« Bonne journée, Maman! Je t’aime! »
C’est devenu une tradition. Chaque matin où je marche jusqu’à l’école avec les garçons, Coco sort dans la cour d’école, il dépose son sac à dos sur le côté de l’immeuble, puis il s’installe à la clôture, celle qui donne sur le trottoir où je passe pour revenir à la maison.
Des fois, je suis encore de l’autre côté de l’immeuble, alors il reste là. Les mains autour des maillons de la clôture, il attend. Quand je surgis au coin de la rue, Coco s’enthousiasme : « Maman! » Il s’exclame comme s’il ne m’avait pas vue depuis des jours, alors qu’on s’est laissés il y a à peine trois minutes.
D’autres fois, j’arrive à la clôture avant lui.
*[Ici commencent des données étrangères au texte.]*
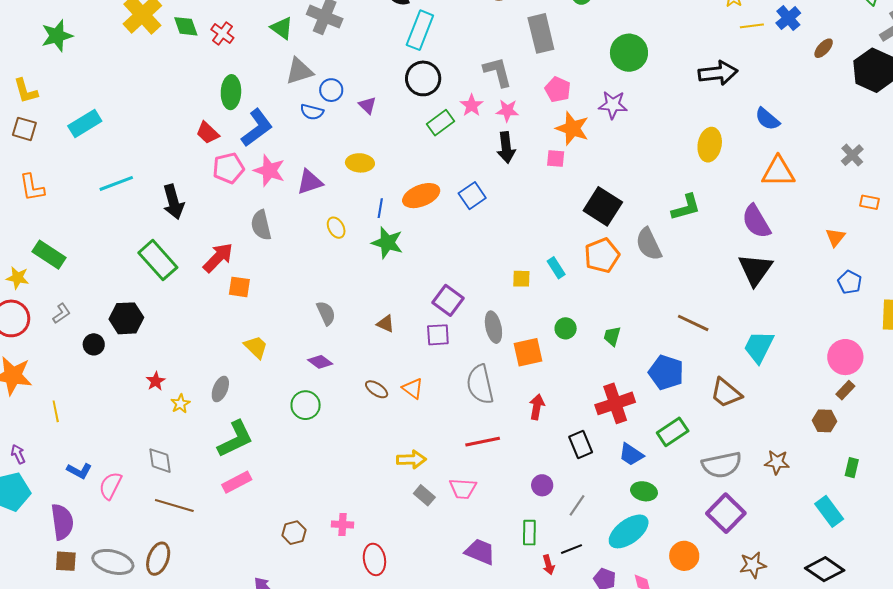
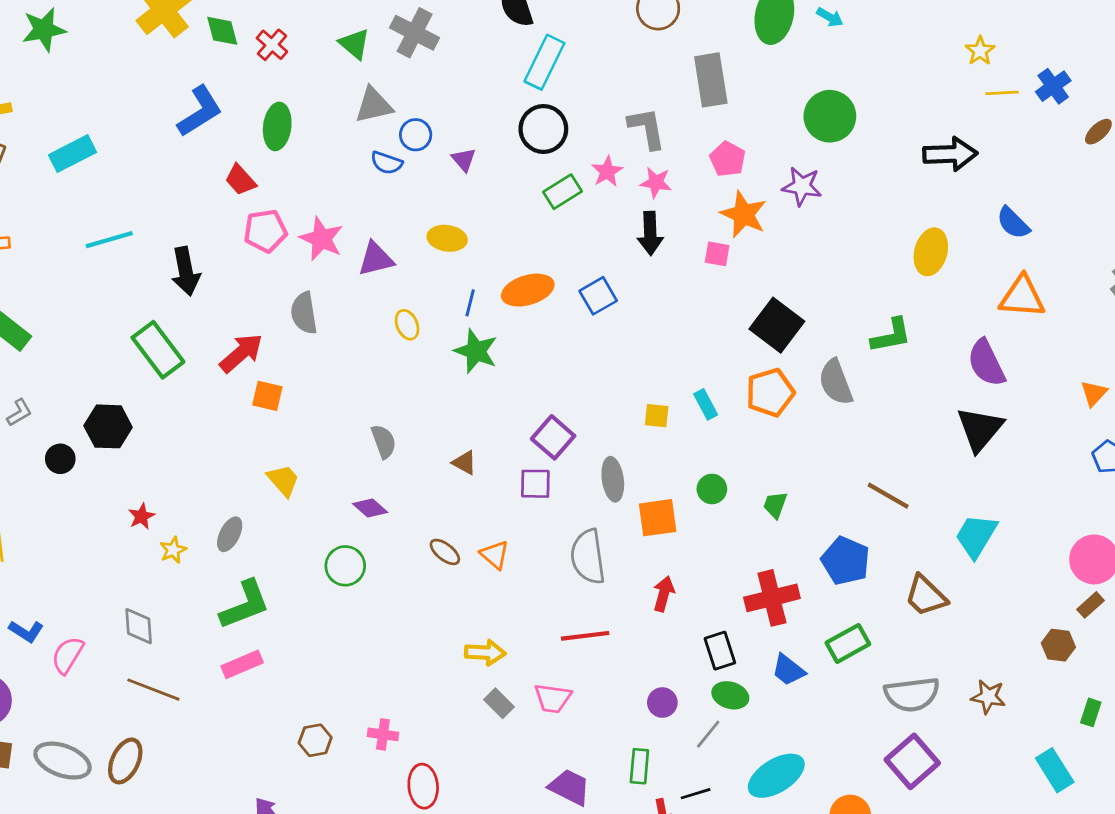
blue L-shape: (257, 128) -> (200, 111), moved
green ellipse: (644, 491) -> (730, 695), moved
Des fois même, je suis déjà passée. Je suis en train de traverser l’intersection, avec d’un côté le brigadier, de l’autre un groupe d’enfants qui vont en sens inverse du mien, ou alors je suis loin, de l’autre côté de l’intersection. Ça n’arrête pas Coco : « Bye, Maman! Je t’aime! »
Il crie, en boucle. Jusqu’à ce qu’il ne me voie plus. Même si la rue est longue, et qu’il continue de me voir longtemps. Il continue de crier « Maman! » sans se fatiguer. Je lui réponds, évidemment. « Moi aussi je t’aime! Bonne journée mon grand! À ce soir! » Quand je suis rendue loin, trop loin pour crier, je lui envoie le bras. Je lui souffle des bisous. « Bonne journée, Maman! » Lui crie encore, la face bien étampée dans la clôture, parce que « trop loin pour crier », pour lui, ça n’existe pas. Il me souffle des bisous à son tour. Je vois ses ami.e.s le rejoindre à la clôture, le saluer, l’inviter dans leur jeu. Il est d’accord, mais pas tout de suite. Là, maintenant, il est occupé.
C’est toujours un peu émouvant de le voir aussi content de me regarder partir, aussi joyeux de cette occasion de me voir encore un peu avant de commencer sa journée à l’école. C’est toujours un peu cocasse, aussi. Je sais bien que nos adieux hyperboliques font sourire autour de nous, tant de son côté dans la cour d’école que du mien sur le trottoir. Mais je sais aussi qu’il ne m’aimera plus jamais autant que maintenant, jamais autant qu’à l’époque où il m’envoyait des bisous à la clôture.
Alors quand il m’appelle, je me retourne. Même si j’ai traversé l’intersection, même si je suis si loin que je ne distingue plus vraiment ses traits. Même si je suis rendue devant l’entrée de cour du troisième voisin de l’école qui me regarde, le sourcil levé, sans comprendre à qui je m’adresse et pourquoi je gesticule tant à 8h15 le matin.
Je lui crie que je l’aime. Je lui souffle des bisous. Juste au cas où ce serait la dernière fois.